Partnering with 3PLs can offer reduced costs, a warehousing facility, and access to a better transportation network. This can help streamline the fulfillment process and diversify the fulfillment process so that manufacturers can prioritize their core competence.
Third-party logistics partners also bring their years of experience to the table, helping you optimize your solid supply chain infrastructure and build resilience.
Measuring Supply Chain Resilience
To test the efficacy of your planning, McKinsey recommends a stress test model. This model quantifies the supply chain resilience against five factors:
- Industry attractiveness
- Customer exposure
- Operations exposure
- Corporate resilience
- Supply chain exposure
Apart from the stress test model, there are three core metrics that help in evaluating supply chain resilience.
| Metric | Definition | Key Focus |
|---|---|---|
| Time to Survive | The time required to resume basic business operations after a disruption. | Safety measures, government clearance, and reopening premises. |
| Time to Recover | The duration needed to return to the production capacity held prior to the event. | Labor availability and production time restoration. |
| Time to Thrive | The phase where a business evaluates lessons learned and pivots to meet new market demands. | Long-term adaptability and competitive advantage. |
In Summary
Businesses need to be agile and flexible enough to adapt to the changes caused by disruptions.
Building a resilient supply chain mitigates the risk and boosts operational efficiency. Companies that invest in supply chain resilience often see shorter product development cycles than those that overlook it, which can be a competitive advantage.
By partnering with Cin7, you can automate your workflow as well as get better analytics and insights about your inventory, which helps in data-driven decision making. You can also partner with the best 3PLs through our integrations.

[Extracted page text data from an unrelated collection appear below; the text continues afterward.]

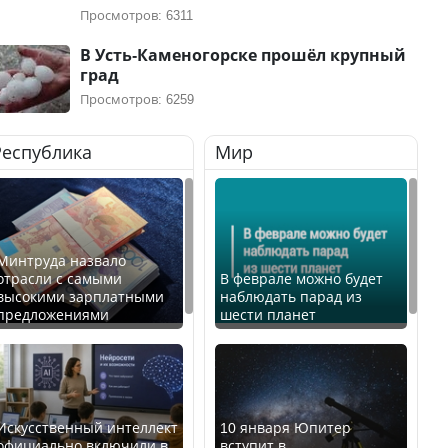
Просмотров: 6311
В Усть-Каменогорске прошёл крупный
град
Просмотров: 6259
Республика
Мир
Минтруда назвало
отрасли с самыми
В феврале можно будет
высокими зарплатными
наблюдать парад из
предложениями
шести планет
Искусственный интеллект
10 января Юпитер
официально включили в
вступит в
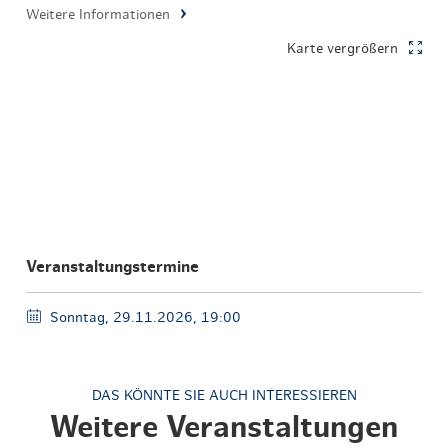
Weitere Informationen
Karte vergrößern
Veranstaltungstermine
Sonntag, 29.11.2026, 19:00
DAS KÖNNTE SIE AUCH INTERESSIEREN
Weitere Veranstaltungen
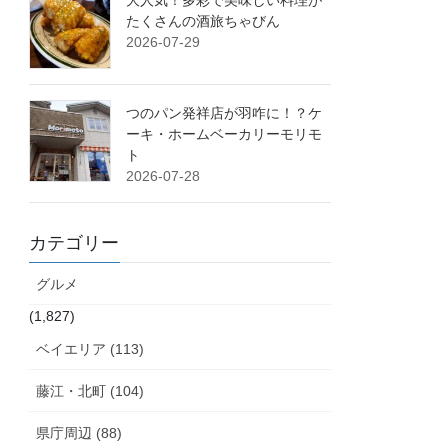
大人気！多彩で美味しい料理が
たくさんの酒旅ちゃびん
2026-07-29
つのパン発祥店が羽咋に！？ケ
ーキ・ホームベーカリーモリモ
ト
2026-07-28
カテゴリー
グルメ
(1,827)
ベイエリア (113)
藤江・北町 (104)
県庁周辺 (88)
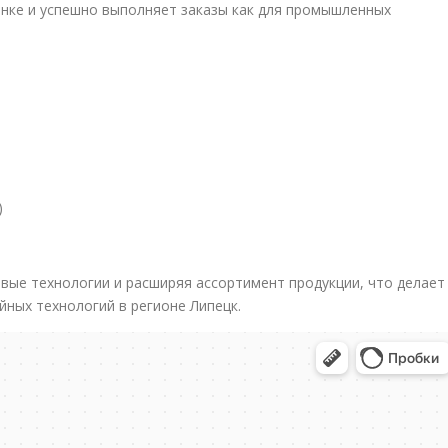
нке и успешно выполняет заказы как для промышленных
)
вые технологии и расширяя ассортимент продукции, что делает
йных технологий в регионе Липецк.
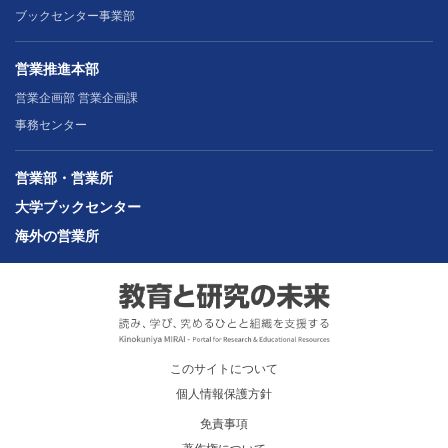
ブックセンター事業部
営業推進本部
営業企画部 営業企画課
事務センター
営業部・営業所
大学ブックセンター
海外の営業所
このサイトについて
個人情報保護方針
免責事項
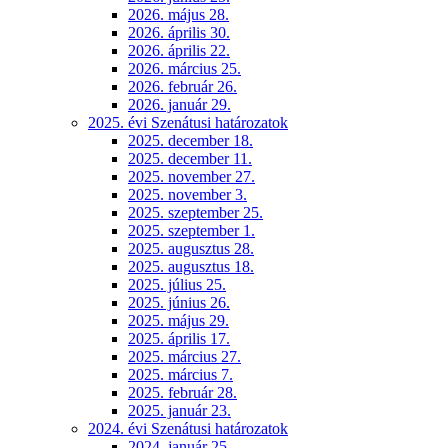
2026. május 28.
2026. április 30.
2026. április 22.
2026. március 25.
2026. február 26.
2026. január 29.
2025. évi Szenátusi határozatok
2025. december 18.
2025. december 11.
2025. november 27.
2025. november 3.
2025. szeptember 25.
2025. szeptember 1.
2025. augusztus 28.
2025. augusztus 18.
2025. július 25.
2025. június 26.
2025. május 29.
2025. április 17.
2025. március 27.
2025. március 7.
2025. február 28.
2025. január 23.
2024. évi Szenátusi határozatok
2024. január 25.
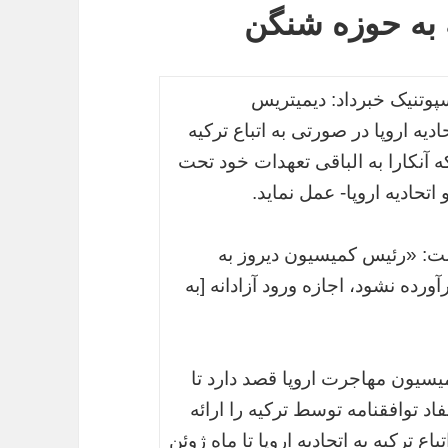
ه به حوزه شنگن
پوتنیک خبرداد: دیمیتریس
یه اروپا در صورتی به اتباع ترکیه
ه آنکارا به الباقی تعهدات خود تحت
تحادیه اروپا- عمل نماید.
ت: «رئیس کمیسیون دیروز به
رده نشود،‌ اجازه ورود آزادانه [به
یسیون مهاجرت اروپا قصد دارد تا
توافقنامه توسط ترکیه را ارائه
باع ترکیه به اتحادیه اروپا تا ماه ژوئن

The experts at Cin7 can help you build a resilient supply chain for your business. Book a call now to discover more!
Frequently Asked Questions
Supply chain resilience is your ability to keep goods moving when life throws a curveball—think storms, shutdowns, or sudden spikes in demand. A resilient supply chain can spot trouble early, bend without breaking, and bounce back fast so your customers still get what they ordered.
What is supply chain resilience?
Supply chain resilience is your ability to keep goods moving when life throws a curveball—think storms, shutdowns, or sudden spikes in demand. A resilient supply chain can spot trouble early, bend without breaking, and bounce back fast so your customers still get what they ordered.
What are the 4 pillars of supply chain resilience?
Most experts group resilience into four core pillars:
- Visibility – see inventory, orders, and risks in real time.
- Flexibility – switch suppliers, routes, or production plans when the unexpected hits.
- Collaboration – share data and work from the same playbook with partners and teams.
- Control – use processes and tech (like our IMS) to act on issues before they snowball.
Nail these four and you’ve got a supply chain that rolls with the punches.
How do you measure supply chain resilience?
Start with three quick checks:
- Time to survive – how long you can keep fulfilling orders after a disruption starts.
- Time to recover – how long it takes to get back to your normal operating capacity.
- Time to thrive – how fast you move from “we’re back” to “we’re better,” using lessons learned.
Track these numbers and you’ll know whether your supply chain bounces or breaks.
What are the biggest risks to supply chain resilience?
The six major risk categories are operational (machine failures, mismanagement), financial (supplier bankruptcy or cash flow issues), legal (lawsuits and regulatory violations), geopolitical (trade wars, policy changes, conflicts), environmental (hurricanes, earthquakes, climate change), and cybersecurity (data breaches and system attacks). Businesses that prepare for all six categories recover faster when disruption hits.